Société d'Entreposage Pétrolier au Burundi
- Trade name: SEP Burundi
- Industry: Energy
- Founded: 1967; 58 years ago
- Headquarters: Bujumbura, Burundi
- Global Port Services Burundi in Bujumbura Global Port Services Burundi in Bujumbura (Burundi)

= Société d'Entreposage Pétrolier au Burundi =

Société d'Entreposage Pétrolier au Burundi (Burundi Petroleum Storage Company: SEP Burundi), is a private company that operates a fuel storage depot near the Port of Bujumbura in Burundi.

==Location==

SEP (Société d'entreposage de pétrole) operates oil storage facilities near the Port of Bujumbura.
The north jetty of the harbor is 330 m long, of which 150 m is used as an oil terminal.
The oil depot owned by SEP is about 1 km to the north of the port.
The depot is connected to the quay by an oil pipeline.
SEP also owned an oil depot in Gitega.

==History==

The Société d’Entreposage Pétrolier au Burundi (SEP-Burundi) was created in 1967 to enable supply of petroleum products to Burundi, the Democratic Republic of the Congo and Rwanda.
As of 1982 petrol products were imported by five companies: Finam Mobil, Texaco, Shell and BP.
These companies jointly owned SEP Burundi.

In 1983 and 1986 the Ntahangwa River flooded Bujumbura.
Houses were destroyed in the Buyenzi quarter, and damage was done to the stocks of SEP, COGERCO, RAFINA and the Port of Bujumbura.

In August 2019 the Council of Ministers, chaired by Pierre Nkurunziza, President of Burundi, decided to rehabilitate the SEP facility in close collaboration with Interpetrol, now the sole shareholder and manager of SEP-Burundi.

The port was damaged in 2023/2024 by floods that cause the waters of Lake Tanganyika to rise.
The oil jetty had been rehabilitated, but was submerged, and the pipelines had to be reinstalled.
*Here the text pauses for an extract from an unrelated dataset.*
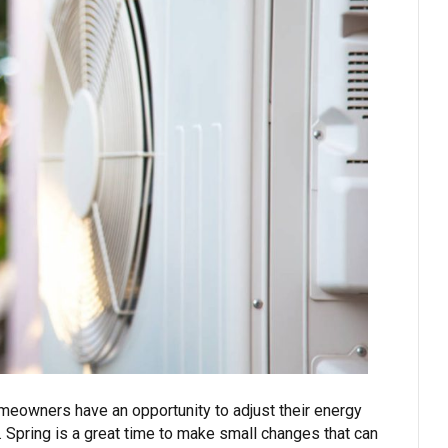
meowners have an opportunity to adjust their energy
. Spring is a great time to make small changes that can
Presidential decree 100/034 of 20 February 2024 created the Société Pétroliere du Burundi (SOPEBU) a publicly owned company, under the Ministry of Energy.
The company was to organize, coordinate and centralize Burundi's orders for oil products, establish a physical stock that would last at least three months, import oil and gas products and distribute oil products fairly to different parts of the counmtry, among other duties.